Task brief: Repeat the data exactly, leaving out any image.

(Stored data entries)
* * * * *

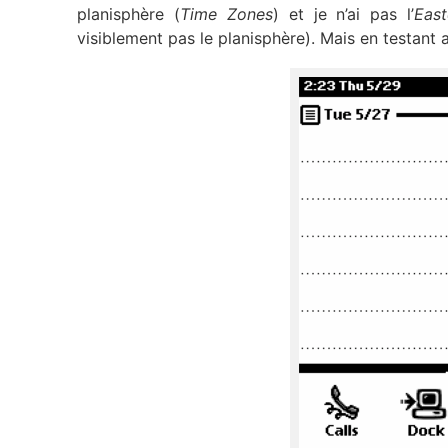
planisphère (
Time Zones
) et je n’ai pas l’
Eas
visiblement pas le planisphère). Mais en testant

* * * * *

Answer to the problem:
planisphère (
Time Zones
) et je n’ai pas l’
Eas
visiblement pas le planisphère). Mais en testant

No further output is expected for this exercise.